The Genevan woman who was a slave aboard the Scientology ship
by Renaud Malik
November 29, 2011
For 12 years, Valeska was held against her will on the "Freewinds", Scientology's floating headquarters. She talked to Le Matin about her long ordeal.
Photo caption: Behind its impressive conference rooms, some say, the ship holds Scientology's secret documents. © DR
What exactly is hidden inside the "Freewinds", the luxurious yacht that cruises the Caribbean, flying the colours of Scientology? For some, it is a place of retreat and study. For others, it is a "floating Vatican" said to house the organisation's secret documents. The reality may be far more disturbing, if one believes the story that Valeska Guider told a few days ago on the American [sic] ABC network.
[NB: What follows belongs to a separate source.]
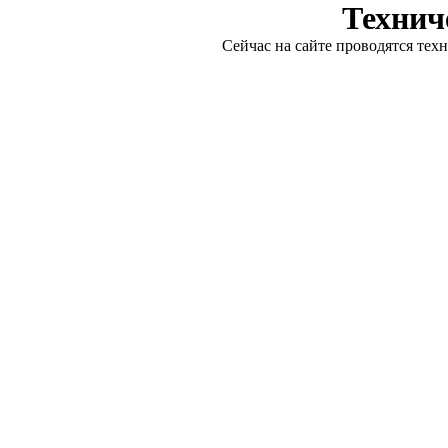
Технич
Сейчас на сайте проводятся тех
This woman, who is originally from Geneva, explained that she was detained for twelve years on the "Freewinds".
When contacted by
Le Matin, the 34-year-old former Scientologist forcefully stated that she was taken to the ship against her will in 1996, and that she led the life of a "slave" until she was transferred in 2007. It was this long ordeal that decided her to finally leave the organisation in which she was immersed from a very early age.
Valeska was born into Scientology. "My parents, Ariane and Jean-François, were both members of the church. I have fond memories of my first years in Geneva. My life was turned upside down when I was 6 years old, in 1983." Her parents divorced, her father obtained custody of the children, and he decided to send them to England, to a Scientology centre that had a boarding school. For Valeska, it was the beginning of a life of chores: "We were worked to exhaustion, my sister and I. It was unbearable." Her respite was the vacations in Meyrin (Canton of Geneva) with her mother and her new husband, Albert Jacquier, a wealthy Genevan Scientologist. "We enjoyed spending time in that house where we could eat well and sleep in heated rooms!"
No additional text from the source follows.